A cadergli addosso è il cosiddetto editto bulgaro, la sparata berlusconiana da Sofia del 18 aprile 2002 su Biagi, Santoro e Luttazzi “per l’uso criminoso della televisione pubblica pagata con i soldi di tutti” in cui si chiedeva alla dirigenza Rai “di non permettere più che questo avvenga”. La colpa, ricordano le figlie di Biagi, nasceva da un paio di interviste “non allineate”, una a Benigni, l’altra a Montanelli alla vigilia delle elezioni del 2001, mandate in onda nella trasmissione serale su Rai uno “Il fatto”.
Biagi replicò davanti ai suoi telespettatori a testa alta: “Signor Presidente Berlusconi, dia disposizioni di procedere perché la mia età e il senso di rispetto che ho per me stesso mi vietano di adeguarmi ai suoi desideri… Eventualmente è meglio esser cacciati per aver detto qualche verità che restare al prezzo di certi patteggiamenti … Ho voluto raccontare una storia che va aldilà della mia trascurabile persona e che coinvolge un problema fondamentale: quello della libertà di espressione”. Ebbe come definitiva risposta la raccomandata con ricevuta di ritorno di Agostino Saccà che annunciava il non rinnovo del contratto.
“Per la prima volta vedemmo nostro padre vecchio”… “uscendo per l’ultima volta da Corso Sempione si era chiusa per lui una parte tanto importante della sua vita”. Quel che è certo è che Biagi varcò quella soglia sempre a testa alta. Collaborerà di nuovo per la Rai solo nel 2007, ma non farà in tempo a completare il ciclo televisivo di trasmissioni previste. L’uscita di sicurezza, l’exitus definitivo, sarà dalla stanza 318 della Clinica Capitanio, il 6 novembre 2007.
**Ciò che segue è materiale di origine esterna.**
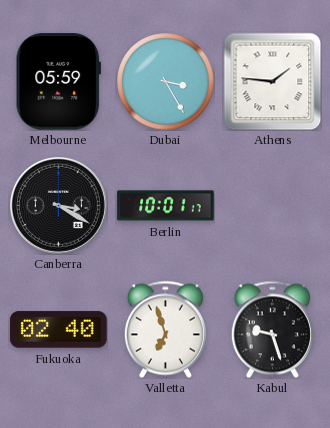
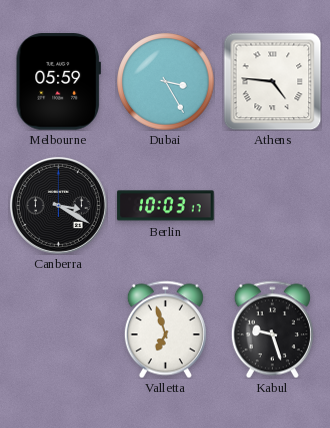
Athens: 1:46 -> 4:46
Berlin: 10:01 -> 10:03
Fukuoka: 02:40 -> none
Santoro, rientrato in televisione da un’ altra porta, in vista delle prossime elezioni ha recentemente invitato il Cavaliere, che non se lo è fatto dire due volte, a una singolar tenzone nel suo “Servizio Pubblico”. Ci è parso, mentre leggevamo le ultime righe nel libro delle due sorelle, la Bice e la Carla – come si chiamano tra loro e con gli amici – e dallo schermo arrivava il sonoro dell’infilata di battute e gag tra i duellanti, che il giornalista abbia perso l’occasione di usare quel suo diritto di replica al meglio, anteponendo al personale orgoglio l’onnivoro desiderio di audience. Peccato. Peccato mortale, soprattutto per chi ha la fortuna di esercitare uno tra i più bei mestieri al mondo.
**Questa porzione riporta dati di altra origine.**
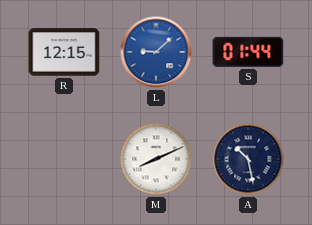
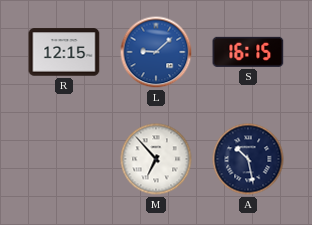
S: 01:44 -> 16:15
M: 8:11 -> 6:53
Noi abbiamo nostalgia di Biagi, della sua coerenza di vecchio giornalista nato a Pontecchio, del suo pedigree di bastian contrario venuto dalla provincia. L’aveva dimostrata e ben spiegata, la coerenza, anche quando s’era deciso a chiudere l’insoddisfacente collaborazione con Repubblica, continuando a parlare ai lettori dal “suo” Corriere. “Ho un carattere non facile, lo ammetto, e certi lo dicono, però pago sempre i miei conti e corro in proprio e non per altri”, così si scusò con chi aveva sempre voglia di leggerlo. Questione di dignità.